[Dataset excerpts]
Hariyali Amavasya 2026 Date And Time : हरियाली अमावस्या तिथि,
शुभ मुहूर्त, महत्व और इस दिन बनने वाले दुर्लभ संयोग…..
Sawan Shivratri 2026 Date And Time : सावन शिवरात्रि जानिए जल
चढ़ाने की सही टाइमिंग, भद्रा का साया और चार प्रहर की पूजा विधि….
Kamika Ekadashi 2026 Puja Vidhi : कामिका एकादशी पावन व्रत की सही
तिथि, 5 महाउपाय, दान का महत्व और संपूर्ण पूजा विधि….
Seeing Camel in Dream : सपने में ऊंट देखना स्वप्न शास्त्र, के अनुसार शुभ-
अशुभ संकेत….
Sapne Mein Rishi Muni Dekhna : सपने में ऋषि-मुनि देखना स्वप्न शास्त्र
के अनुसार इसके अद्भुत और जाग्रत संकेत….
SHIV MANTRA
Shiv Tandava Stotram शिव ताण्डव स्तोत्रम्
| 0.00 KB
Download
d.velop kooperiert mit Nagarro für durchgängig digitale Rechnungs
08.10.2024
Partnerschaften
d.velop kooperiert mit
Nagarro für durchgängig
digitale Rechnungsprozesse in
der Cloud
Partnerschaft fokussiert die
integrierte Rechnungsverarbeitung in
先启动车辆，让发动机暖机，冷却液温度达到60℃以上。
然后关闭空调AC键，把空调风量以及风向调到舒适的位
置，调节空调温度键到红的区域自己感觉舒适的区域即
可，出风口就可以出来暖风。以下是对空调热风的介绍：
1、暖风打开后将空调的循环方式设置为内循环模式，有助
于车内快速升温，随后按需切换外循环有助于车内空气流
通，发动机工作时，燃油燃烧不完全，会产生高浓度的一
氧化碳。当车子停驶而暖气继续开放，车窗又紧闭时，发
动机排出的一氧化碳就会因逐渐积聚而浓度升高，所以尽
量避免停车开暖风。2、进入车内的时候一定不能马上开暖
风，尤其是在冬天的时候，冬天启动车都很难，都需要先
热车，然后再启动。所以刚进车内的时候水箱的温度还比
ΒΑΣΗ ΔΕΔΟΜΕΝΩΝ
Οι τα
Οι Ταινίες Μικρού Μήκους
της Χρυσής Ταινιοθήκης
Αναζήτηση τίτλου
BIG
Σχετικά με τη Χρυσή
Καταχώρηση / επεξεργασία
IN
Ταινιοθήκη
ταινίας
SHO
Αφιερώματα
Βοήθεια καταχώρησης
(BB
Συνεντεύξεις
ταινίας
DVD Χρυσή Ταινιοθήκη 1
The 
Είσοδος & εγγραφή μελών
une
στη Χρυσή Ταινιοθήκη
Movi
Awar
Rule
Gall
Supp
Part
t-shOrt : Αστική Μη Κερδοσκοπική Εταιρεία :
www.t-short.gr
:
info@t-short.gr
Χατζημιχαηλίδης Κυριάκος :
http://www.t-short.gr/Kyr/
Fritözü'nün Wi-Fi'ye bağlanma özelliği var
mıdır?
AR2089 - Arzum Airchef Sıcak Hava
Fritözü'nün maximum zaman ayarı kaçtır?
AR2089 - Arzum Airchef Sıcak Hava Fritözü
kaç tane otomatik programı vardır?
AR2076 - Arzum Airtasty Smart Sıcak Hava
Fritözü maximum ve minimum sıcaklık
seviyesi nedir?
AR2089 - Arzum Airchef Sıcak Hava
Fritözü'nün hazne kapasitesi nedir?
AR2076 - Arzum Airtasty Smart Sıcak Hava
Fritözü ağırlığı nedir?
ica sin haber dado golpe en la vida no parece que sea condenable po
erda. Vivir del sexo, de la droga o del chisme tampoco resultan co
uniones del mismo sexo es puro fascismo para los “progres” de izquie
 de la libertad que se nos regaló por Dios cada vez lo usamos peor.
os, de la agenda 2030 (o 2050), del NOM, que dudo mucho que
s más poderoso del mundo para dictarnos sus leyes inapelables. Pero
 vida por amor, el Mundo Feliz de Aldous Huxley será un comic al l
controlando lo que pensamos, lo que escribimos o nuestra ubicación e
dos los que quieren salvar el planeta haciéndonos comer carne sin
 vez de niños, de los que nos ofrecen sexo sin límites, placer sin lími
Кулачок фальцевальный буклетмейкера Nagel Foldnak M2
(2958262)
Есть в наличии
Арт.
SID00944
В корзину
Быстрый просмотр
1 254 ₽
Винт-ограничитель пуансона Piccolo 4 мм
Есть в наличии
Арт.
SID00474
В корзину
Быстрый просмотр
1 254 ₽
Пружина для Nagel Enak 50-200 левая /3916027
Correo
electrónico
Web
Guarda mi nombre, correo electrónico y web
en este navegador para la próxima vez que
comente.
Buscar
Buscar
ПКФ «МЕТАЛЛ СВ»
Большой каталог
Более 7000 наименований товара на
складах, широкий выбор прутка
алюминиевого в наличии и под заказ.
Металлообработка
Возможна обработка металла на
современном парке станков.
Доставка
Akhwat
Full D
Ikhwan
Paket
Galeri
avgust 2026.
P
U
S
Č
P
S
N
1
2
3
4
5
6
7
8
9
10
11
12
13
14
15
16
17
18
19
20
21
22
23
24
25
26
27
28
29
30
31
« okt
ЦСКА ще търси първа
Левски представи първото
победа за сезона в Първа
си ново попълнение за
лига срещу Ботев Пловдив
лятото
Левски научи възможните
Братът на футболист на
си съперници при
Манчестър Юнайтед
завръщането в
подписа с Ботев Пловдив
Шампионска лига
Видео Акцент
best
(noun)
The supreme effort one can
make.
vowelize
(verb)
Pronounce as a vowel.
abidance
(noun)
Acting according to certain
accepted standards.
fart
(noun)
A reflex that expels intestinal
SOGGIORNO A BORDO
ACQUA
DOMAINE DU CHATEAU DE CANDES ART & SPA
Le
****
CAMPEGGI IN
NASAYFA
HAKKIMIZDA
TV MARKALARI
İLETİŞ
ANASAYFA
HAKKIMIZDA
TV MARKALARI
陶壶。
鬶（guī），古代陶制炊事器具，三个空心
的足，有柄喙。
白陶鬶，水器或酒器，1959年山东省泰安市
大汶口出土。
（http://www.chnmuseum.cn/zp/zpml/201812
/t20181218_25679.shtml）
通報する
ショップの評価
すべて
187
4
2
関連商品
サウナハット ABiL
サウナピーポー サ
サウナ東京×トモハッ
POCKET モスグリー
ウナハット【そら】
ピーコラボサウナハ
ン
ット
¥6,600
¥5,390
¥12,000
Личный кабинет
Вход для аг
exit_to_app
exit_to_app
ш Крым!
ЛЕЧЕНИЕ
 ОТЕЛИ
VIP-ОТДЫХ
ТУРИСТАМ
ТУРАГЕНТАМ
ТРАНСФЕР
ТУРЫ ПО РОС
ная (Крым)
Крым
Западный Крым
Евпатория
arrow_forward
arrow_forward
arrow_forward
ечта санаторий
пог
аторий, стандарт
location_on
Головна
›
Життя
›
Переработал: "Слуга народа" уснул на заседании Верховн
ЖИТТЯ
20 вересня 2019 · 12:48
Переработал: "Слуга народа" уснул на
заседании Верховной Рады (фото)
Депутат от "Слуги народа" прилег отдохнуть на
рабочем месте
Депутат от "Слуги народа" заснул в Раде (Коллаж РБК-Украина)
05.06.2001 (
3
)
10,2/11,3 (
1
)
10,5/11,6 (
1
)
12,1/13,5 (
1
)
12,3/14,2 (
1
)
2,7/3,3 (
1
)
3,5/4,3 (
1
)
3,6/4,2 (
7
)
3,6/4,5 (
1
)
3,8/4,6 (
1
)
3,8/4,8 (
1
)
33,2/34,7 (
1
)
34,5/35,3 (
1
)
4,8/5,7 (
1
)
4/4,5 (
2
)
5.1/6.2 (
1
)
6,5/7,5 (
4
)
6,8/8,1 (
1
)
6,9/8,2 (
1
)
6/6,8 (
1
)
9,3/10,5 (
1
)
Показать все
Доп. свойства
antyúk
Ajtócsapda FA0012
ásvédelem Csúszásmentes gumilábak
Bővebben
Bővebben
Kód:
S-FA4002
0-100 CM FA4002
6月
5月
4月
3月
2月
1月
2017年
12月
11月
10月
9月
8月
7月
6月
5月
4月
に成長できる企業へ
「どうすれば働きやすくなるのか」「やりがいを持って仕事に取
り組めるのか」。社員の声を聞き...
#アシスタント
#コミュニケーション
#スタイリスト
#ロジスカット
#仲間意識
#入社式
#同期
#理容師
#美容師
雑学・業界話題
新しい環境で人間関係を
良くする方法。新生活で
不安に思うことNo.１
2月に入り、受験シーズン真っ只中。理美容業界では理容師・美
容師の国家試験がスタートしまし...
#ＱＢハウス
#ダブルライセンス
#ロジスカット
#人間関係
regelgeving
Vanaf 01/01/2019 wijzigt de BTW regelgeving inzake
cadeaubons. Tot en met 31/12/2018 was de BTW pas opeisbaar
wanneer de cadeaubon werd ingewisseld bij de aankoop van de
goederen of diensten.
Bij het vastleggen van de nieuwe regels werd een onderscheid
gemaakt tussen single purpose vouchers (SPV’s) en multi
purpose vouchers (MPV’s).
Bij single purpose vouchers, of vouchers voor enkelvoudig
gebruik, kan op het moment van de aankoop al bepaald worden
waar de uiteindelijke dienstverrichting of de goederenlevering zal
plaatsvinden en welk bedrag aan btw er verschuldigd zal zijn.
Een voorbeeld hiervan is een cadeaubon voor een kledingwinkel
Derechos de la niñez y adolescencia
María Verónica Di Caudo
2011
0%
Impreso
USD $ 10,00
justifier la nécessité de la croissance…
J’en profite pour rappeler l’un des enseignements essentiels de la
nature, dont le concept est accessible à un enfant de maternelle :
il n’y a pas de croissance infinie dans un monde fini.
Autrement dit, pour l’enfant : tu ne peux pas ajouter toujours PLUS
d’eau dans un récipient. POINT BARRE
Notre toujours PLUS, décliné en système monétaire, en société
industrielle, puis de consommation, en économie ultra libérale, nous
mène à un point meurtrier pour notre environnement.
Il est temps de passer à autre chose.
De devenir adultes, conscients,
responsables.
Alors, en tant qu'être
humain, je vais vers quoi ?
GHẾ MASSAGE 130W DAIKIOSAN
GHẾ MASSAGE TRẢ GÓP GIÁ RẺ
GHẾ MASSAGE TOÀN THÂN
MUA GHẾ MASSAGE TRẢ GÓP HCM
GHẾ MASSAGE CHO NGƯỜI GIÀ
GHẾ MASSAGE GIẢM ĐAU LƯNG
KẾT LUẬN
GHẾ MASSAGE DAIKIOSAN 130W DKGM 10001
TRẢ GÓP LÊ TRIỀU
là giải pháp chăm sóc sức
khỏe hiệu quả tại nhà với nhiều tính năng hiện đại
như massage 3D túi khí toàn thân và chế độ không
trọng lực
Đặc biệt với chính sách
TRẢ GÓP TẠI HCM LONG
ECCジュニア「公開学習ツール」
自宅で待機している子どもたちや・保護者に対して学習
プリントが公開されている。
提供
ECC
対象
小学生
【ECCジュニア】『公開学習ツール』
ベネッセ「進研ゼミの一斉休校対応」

*Required work*: Repeat the data word for word, starting at its first line and stopping after the line that contains "अशुभ संकेत….".

*Output*:
Hariyali Amavasya 2026 Date And Time : हरियाली अमावस्या तिथि,
शुभ मुहूर्त, महत्व और इस दिन बनने वाले दुर्लभ संयोग…..
Sawan Shivratri 2026 Date And Time : सावन शिवरात्रि जानिए जल
चढ़ाने की सही टाइमिंग, भद्रा का साया और चार प्रहर की पूजा विधि….
Kamika Ekadashi 2026 Puja Vidhi : कामिका एकादशी पावन व्रत की सही
तिथि, 5 महाउपाय, दान का महत्व और संपूर्ण पूजा विधि….
Seeing Camel in Dream : सपने में ऊंट देखना स्वप्न शास्त्र, के अनुसार शुभ-
अशुभ संकेत….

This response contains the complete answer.